16. The method of claim 15, wherein the hot mixing is performed in a high-speed mixer set in a high-speed mixer kettle and the cold mixing is performed in a high-speed mixer set in a cold mixer kettle.

17. The method as claimed in claim 14, wherein the step 2) is carried out in a twin-screw extruder, and the temperature of each zone of the twin-screw extruder during the extrusion molding is 160 ℃ to 230 ℃.
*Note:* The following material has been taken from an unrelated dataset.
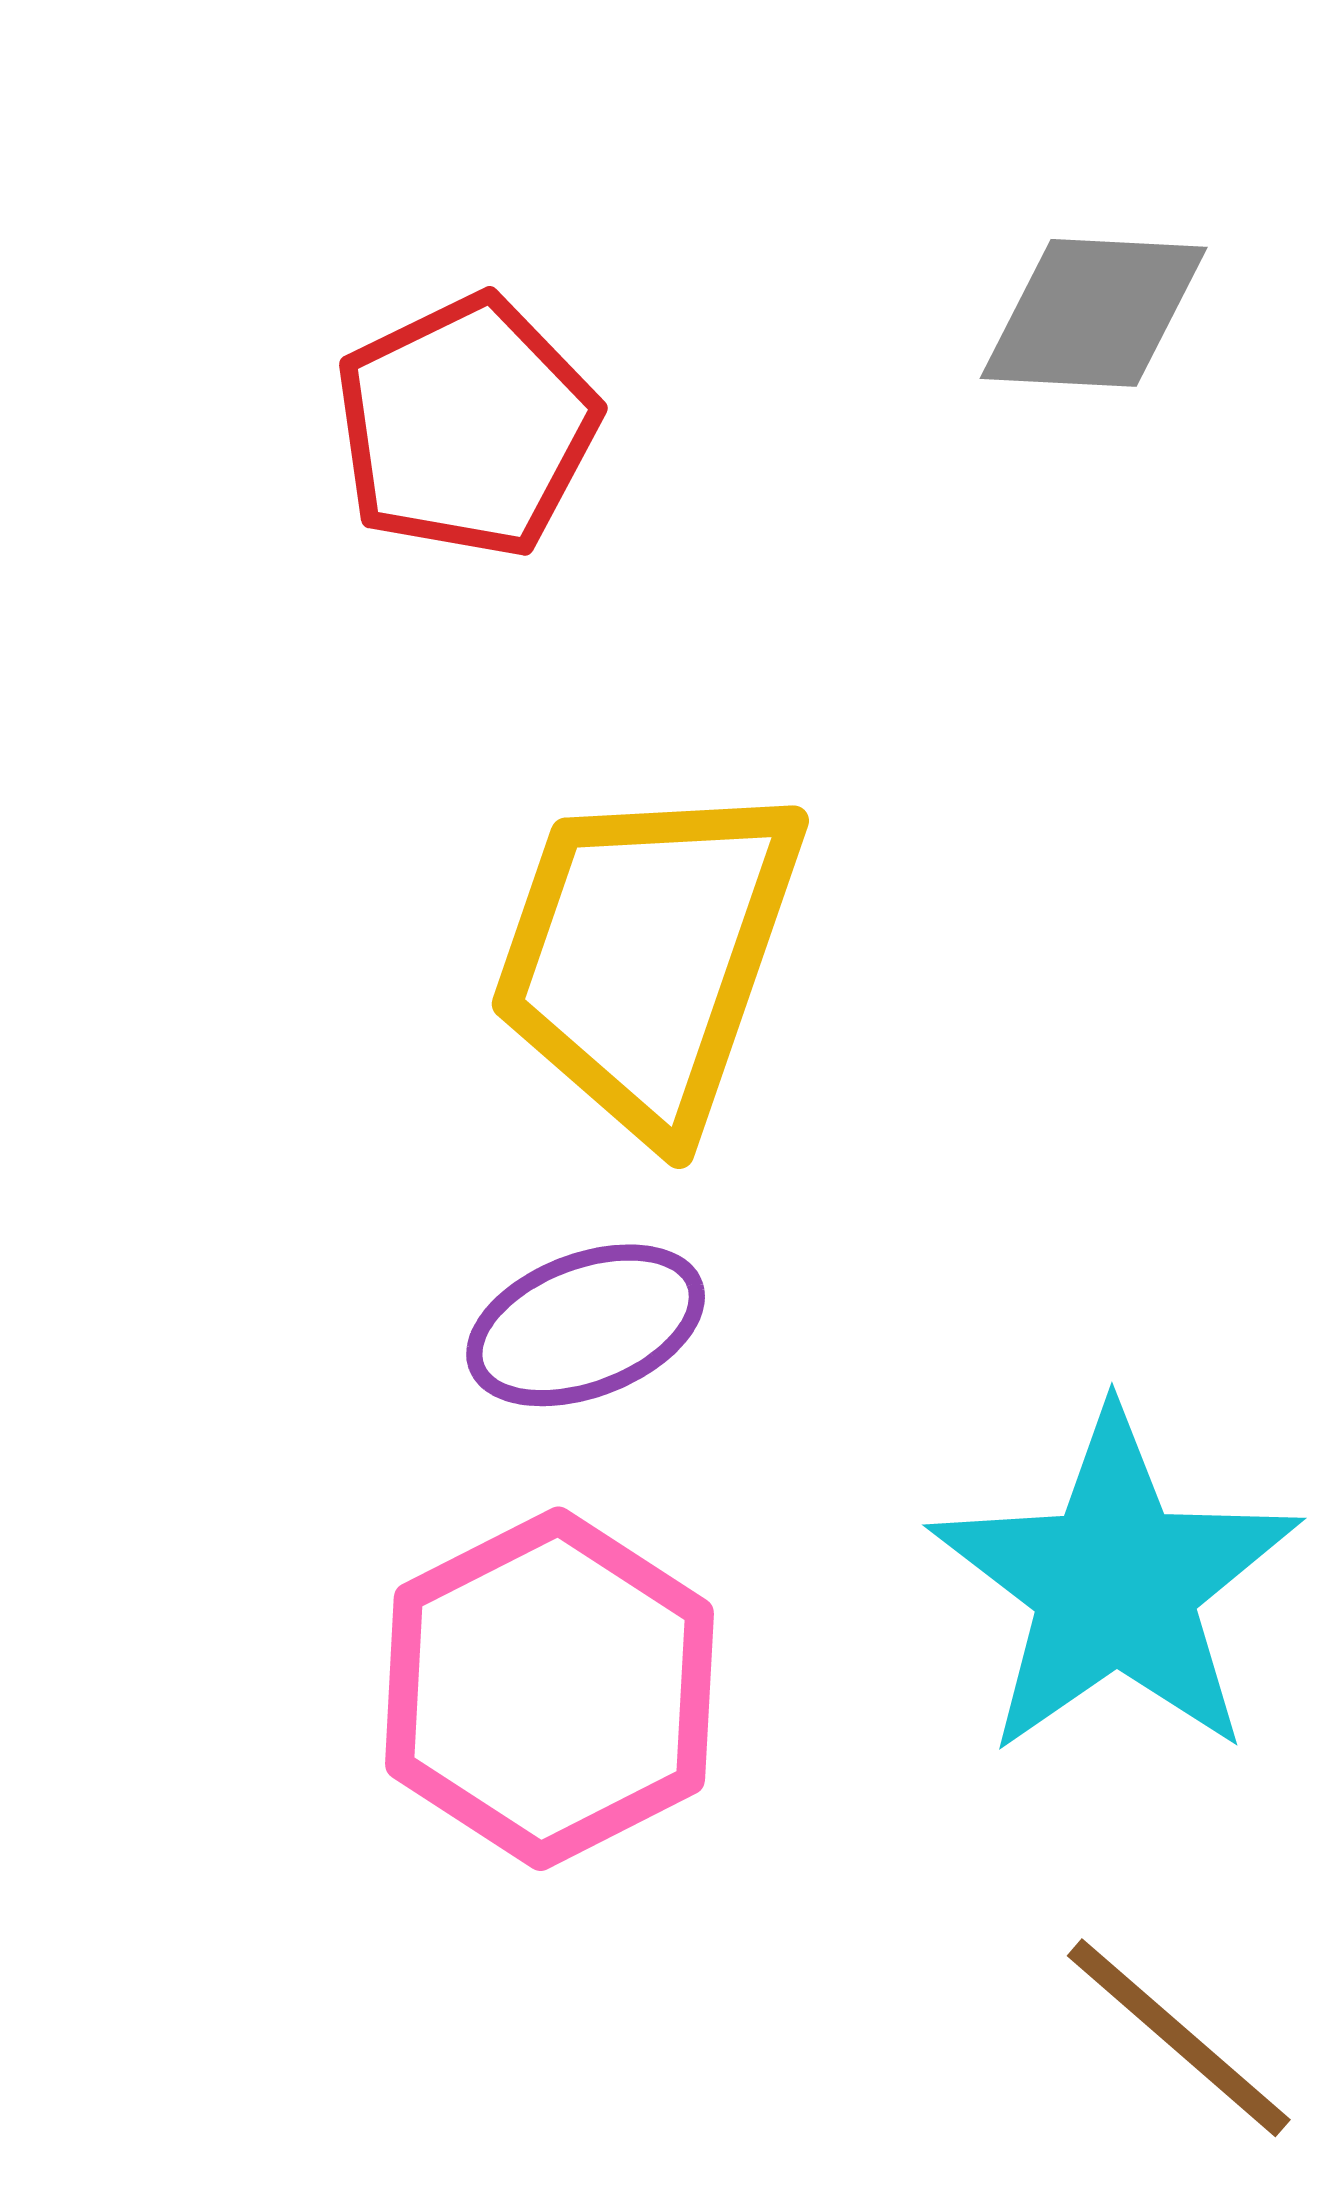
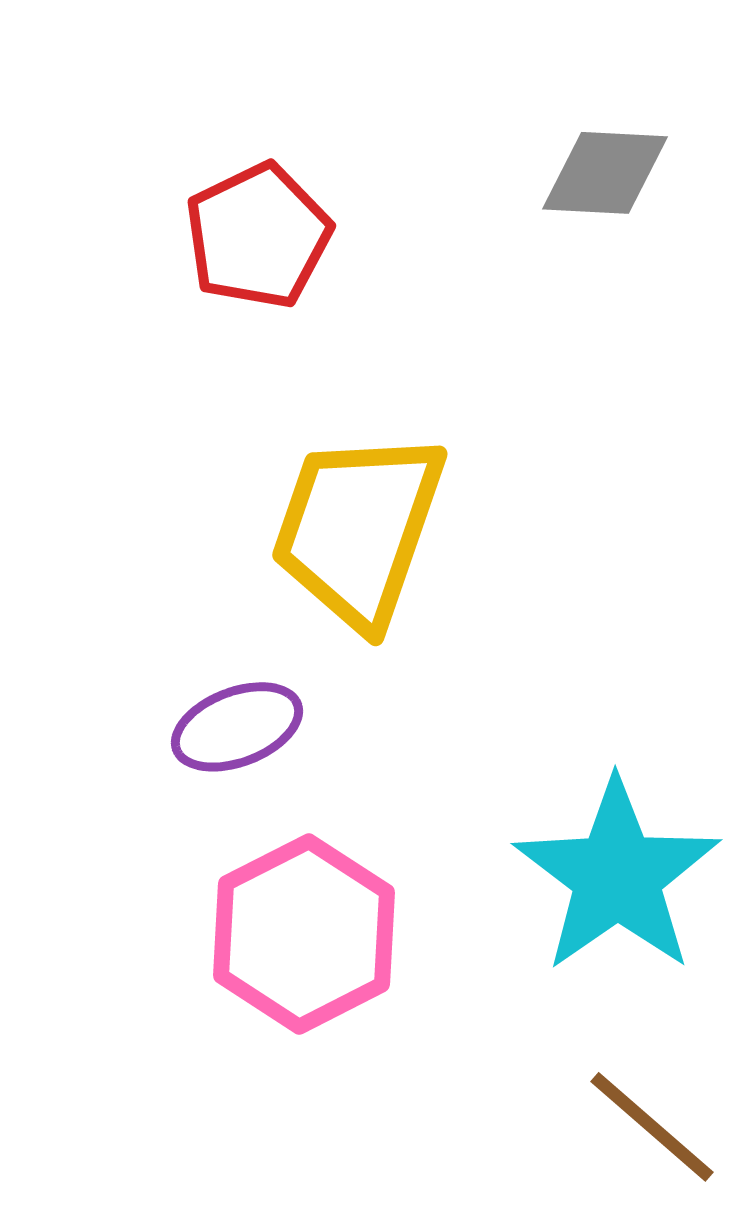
purple ellipse: (586, 1325) -> (237, 727), moved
18. A method of processing a PVC-U pipe, characterized in that the PVC-U pipe according to any one of claims 1 to 13 or the PVC-U pipe obtained by the method according to any one of claims 14 to 17 is heated to 90 to 130 ℃ to be in a high elastic state, and the PVC-U pipe is pressed to be deformed, and the deformed pipe is cooled to 20 to 70 ℃ to be in a glassy state.

19. The process for producing PVC-U pipe according to claim 18, wherein the cooling step is carried out by cooling the PVC-U pipe heated to 90-130 ℃ with cooling water within 0-120s after the PVC-U pipe is deformed by pressing until the temperature of the PVC-U pipe is reduced to 20-70 ℃.

20. The process for the manufacture of PVC-U tubing according to claim 19, wherein the cooling is performed with cooling water at 5-20 ℃.

21. The method of processing PVC-U tubing of claim 18, wherein the pressing is to deform the circular cross section of the cylindrical PVC-U tubing.

22. The method of processing PVC-U tubing of claim 21, wherein the pressing is such that the circular cross section of the PVC-U tubing is deformed into a shape having an internal recess.

23. The method of processing PVC-U tubing of claim 21, wherein the pressing is to deform the circular cross section of the PVC-U tubing into a U-shape.

24. Use of a PVC-U pipe with shape memory according to any of claims 1 to 13 or a PVC-U pipe with shape memory according to the production process according to any of claims 14 to 17 or a PVC-U pipe with shape memory according to any of claims 18 to 23 for repairing pipes.